Es la novia de Arturo, y Derek la apoya —dijo Amelia, la preocupación evidente en sus ojos.
—Necesitamos entender qué tipo de relación tiene con Arturo.
¿Es estrictamente profesional—un papel de espía para Derek?
¿O…
hay algo más personal entre ellos?
Ese conocimiento podría cambiar completamente nuestro enfoque.
Puede que tenga que hacer un desvío antes de regresar —dijo Asher, su mirada volviéndose distante mientras su mente repasaba las opciones.

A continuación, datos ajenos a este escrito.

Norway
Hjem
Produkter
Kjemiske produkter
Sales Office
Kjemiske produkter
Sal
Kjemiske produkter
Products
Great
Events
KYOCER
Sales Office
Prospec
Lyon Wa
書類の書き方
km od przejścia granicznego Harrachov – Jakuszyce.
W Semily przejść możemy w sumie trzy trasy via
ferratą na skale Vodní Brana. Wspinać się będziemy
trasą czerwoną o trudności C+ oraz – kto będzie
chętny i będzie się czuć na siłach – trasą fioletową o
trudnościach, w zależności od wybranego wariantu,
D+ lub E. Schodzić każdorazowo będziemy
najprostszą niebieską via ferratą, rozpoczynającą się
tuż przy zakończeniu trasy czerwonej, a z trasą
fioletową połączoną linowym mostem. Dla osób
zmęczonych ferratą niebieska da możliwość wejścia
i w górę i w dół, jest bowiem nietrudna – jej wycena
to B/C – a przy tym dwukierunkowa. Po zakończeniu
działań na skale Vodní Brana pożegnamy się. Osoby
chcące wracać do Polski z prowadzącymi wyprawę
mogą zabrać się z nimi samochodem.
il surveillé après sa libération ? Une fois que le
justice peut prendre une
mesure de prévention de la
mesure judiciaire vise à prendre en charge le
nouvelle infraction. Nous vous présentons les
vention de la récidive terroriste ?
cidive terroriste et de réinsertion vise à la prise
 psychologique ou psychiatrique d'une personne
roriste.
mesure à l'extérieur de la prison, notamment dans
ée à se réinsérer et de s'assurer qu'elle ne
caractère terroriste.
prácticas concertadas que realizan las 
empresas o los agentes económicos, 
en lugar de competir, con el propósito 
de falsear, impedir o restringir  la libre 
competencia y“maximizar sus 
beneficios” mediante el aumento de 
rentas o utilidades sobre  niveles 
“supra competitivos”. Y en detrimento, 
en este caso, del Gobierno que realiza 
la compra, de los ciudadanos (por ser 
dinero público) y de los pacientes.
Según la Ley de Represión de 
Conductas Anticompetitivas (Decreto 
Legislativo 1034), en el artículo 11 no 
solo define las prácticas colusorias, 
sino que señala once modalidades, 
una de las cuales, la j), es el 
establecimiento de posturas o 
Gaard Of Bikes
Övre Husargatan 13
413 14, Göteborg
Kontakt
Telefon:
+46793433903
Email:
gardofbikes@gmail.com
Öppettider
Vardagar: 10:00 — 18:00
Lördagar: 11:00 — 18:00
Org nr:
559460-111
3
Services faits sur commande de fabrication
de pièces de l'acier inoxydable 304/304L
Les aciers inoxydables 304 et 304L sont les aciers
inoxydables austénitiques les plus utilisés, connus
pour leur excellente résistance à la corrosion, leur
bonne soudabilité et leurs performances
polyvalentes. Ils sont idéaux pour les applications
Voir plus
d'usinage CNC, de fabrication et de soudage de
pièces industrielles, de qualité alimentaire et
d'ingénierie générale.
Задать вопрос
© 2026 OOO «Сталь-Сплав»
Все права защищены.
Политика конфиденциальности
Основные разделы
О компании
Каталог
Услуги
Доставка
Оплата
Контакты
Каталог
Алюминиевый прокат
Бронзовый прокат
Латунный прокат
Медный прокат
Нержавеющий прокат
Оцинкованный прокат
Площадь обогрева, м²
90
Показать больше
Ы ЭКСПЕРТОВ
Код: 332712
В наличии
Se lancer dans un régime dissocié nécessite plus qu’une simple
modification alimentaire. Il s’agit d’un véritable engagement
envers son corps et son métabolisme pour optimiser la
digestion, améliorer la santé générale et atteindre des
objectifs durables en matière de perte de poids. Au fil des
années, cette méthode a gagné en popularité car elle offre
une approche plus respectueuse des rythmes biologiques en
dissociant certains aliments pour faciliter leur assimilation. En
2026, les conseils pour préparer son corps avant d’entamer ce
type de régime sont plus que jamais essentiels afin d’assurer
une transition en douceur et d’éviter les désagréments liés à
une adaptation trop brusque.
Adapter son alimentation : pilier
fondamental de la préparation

—Espera, ¿estás planeando confrontarla?
Solo recuerda, tu avatar humano no es lo suficientemente fuerte para manejarla en combate.
Esa perra se adapta rápidamente y lee tus movimientos antes de que los hagas.
No puedes tomarla por sorpresa como la última vez —dijo Rebeca avanzando, su voz afilada con urgencia.
—¿Luchar contra ella?
No soy lo suficientemente tonto para comenzar una batalla en esta forma.
Solo necesito algunas respuestas.
Mientras tanto, ustedes concéntrense en la bomba —dijo Asher sonriendo con malicia, un destello de diversión en sus ojos.
Con eso, se dio la vuelta para irse, sus pasos resonando suavemente mientras los demás intercambiaban miradas preocupadas.
—Poco después, Ana estaba en casa, cocinando con sus muletas descansando cerca.
Su teléfono sonó y ella echó un vistazo, frunciendo el ceño ante el número desconocido.
Tomó un respiro para calmarse, respondiendo con una voz impasible.
—¿Sí?
—Debes traer a Ash, el Asesor de Combate de Arturo, lo antes posible —una voz fría y distante emitió una orden desde el otro extremo.
—¿Ash?
¿Por qué?
—las cejas de Ana se arquearon sorprendidas.
—Haz lo que se te ordena —respondió la voz, helada y firme, antes de que la línea se cortara bruscamente.
Ana bajó su teléfono, sujetándolo fuertemente.
Su mente corría: sabía lo que significaba traer a alguien como Ash.
El monstruo de ojos azules probablemente lo interrogaría y luego lo eliminaría.
Sin embargo, eso no era su preocupación.
Un dolor de incomodidad la golpeó al imaginar la reacción de Arturo.
Arturo admiraba a Ash, confiaba en él.
Si Ash desapareciera…
Arturo investigaría, y las cosas podrían desentrañarse rápidamente.
—Ting!
—el repentino timbre de la puerta la sacó de sus pensamientos.
Miró por encima del hombro, confundida.
Arturo había dicho que llegaría más tarde.
¿Quizás un vecino?
Aliviándose en su silla de ruedas, rodó hacia la puerta principal y la abrió con una sonrisa educada.
Pero su sonrisa vaciló mientras su mirada recorría, encontrándose con los intensos ojos dorados de una alta figura que proyectaba una sombra sobre ella.
—Hola, Ana —dijo Asher, con una sutil sonrisa en sus labios.
—He oído mucho sobre ti de Arturo.
¿Te importa si entro?
La mano de Ana se apretó en el picaporte al sorprenderse al ver al mismo hombre que acababa de recibir órdenes de traer: ¡el propio Ash!